[PROBLEM REQUIREMENTS]
Every line below is to be copied exactly, with the pictures left out.

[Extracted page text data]
........

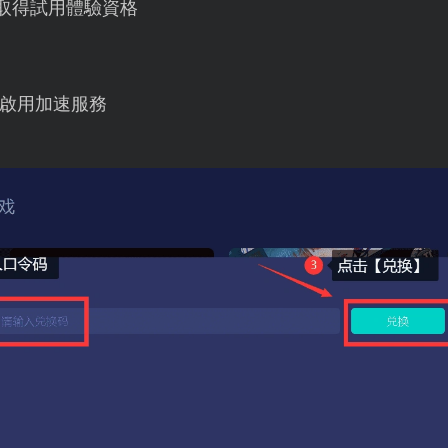
取得試用體驗資格
啟用加速服務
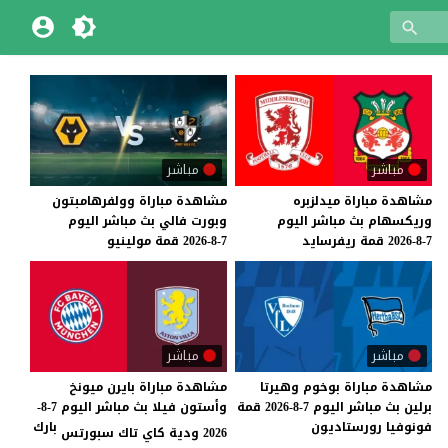
مباشر
مباشر
مشاهدة
مباراة
ميدلزبره
مشاهدة
مباراة
وولفرهامبتون
وريكسهام
بث
مباشر
اليوم
وبورت
فالي
بث
مباشر
اليوم
7-8-2026
قمة
ريفرسايد
7-8-2026
قمة
مولينيو
مباشر
مباشر
مشاهدة
مباراة
بوخوم
وهيرتا
مشاهدة مباراة بايرن ميونخ
برلين
بث
مباشر
اليوم
7-8-2026
قمة
وأستون فيلا بث مباشر اليوم 7-8-
فونوفيا
رورستاديون
بارك
2026 ودية كاي تاك سبورتس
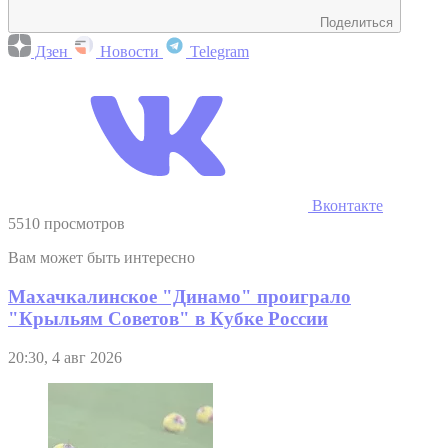
Поделиться
Дзен
Новости
Telegram
Вконтакте
5510 просмотров
Вам может быть интересно
Махачкалинское "Динамо" проиграло
"Крыльям Советов" в Кубке России
20:30, 4 авг 2026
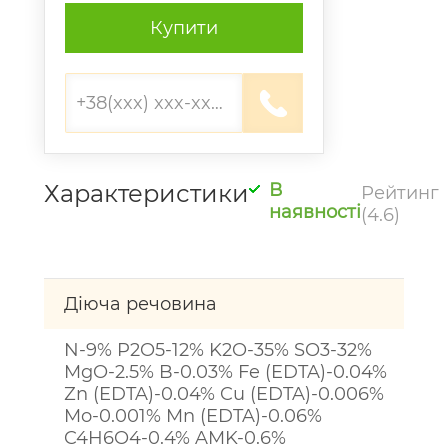
Купити
Характеристики
В
Рейтинг
наявності
(4.6)
Діюча речовина
N-9% P2O5-12% K2O-35% SO3-32%
MgO-2.5% B-0.03% Fe (EDTA)-0.04%
Zn (EDTA)-0.04% Cu (EDTA)-0.006%
Mo-0.001% Mn (EDTA)-0.06%
C4H6O4-0.4% AMK-0.6%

........

[COMPLETED EXERCISE]
取得試用體驗資格
啟用加速服務
مباشر
مباشر
مشاهدة
مباراة
ميدلزبره
مشاهدة
مباراة
وولفرهامبتون
وريكسهام
بث
مباشر
اليوم
وبورت
فالي
بث
مباشر
اليوم
7-8-2026
قمة
ريفرسايد
7-8-2026
قمة
مولينيو
مباشر
مباشر
مشاهدة
مباراة
بوخوم
وهيرتا
مشاهدة مباراة بايرن ميونخ
برلين
بث
مباشر
اليوم
7-8-2026
قمة
وأستون فيلا بث مباشر اليوم 7-8-
فونوفيا
رورستاديون
بارك
2026 ودية كاي تاك سبورتس
Поделиться
Дзен
Новости
Telegram
Вконтакте
5510 просмотров
Вам может быть интересно
Махачкалинское "Динамо" проиграло
"Крыльям Советов" в Кубке России
20:30, 4 авг 2026
Купити
Характеристики
В
Рейтинг
наявності
(4.6)
Діюча речовина
N-9% P2O5-12% K2O-35% SO3-32%
MgO-2.5% B-0.03% Fe (EDTA)-0.04%
Zn (EDTA)-0.04% Cu (EDTA)-0.006%
Mo-0.001% Mn (EDTA)-0.06%
C4H6O4-0.4% AMK-0.6%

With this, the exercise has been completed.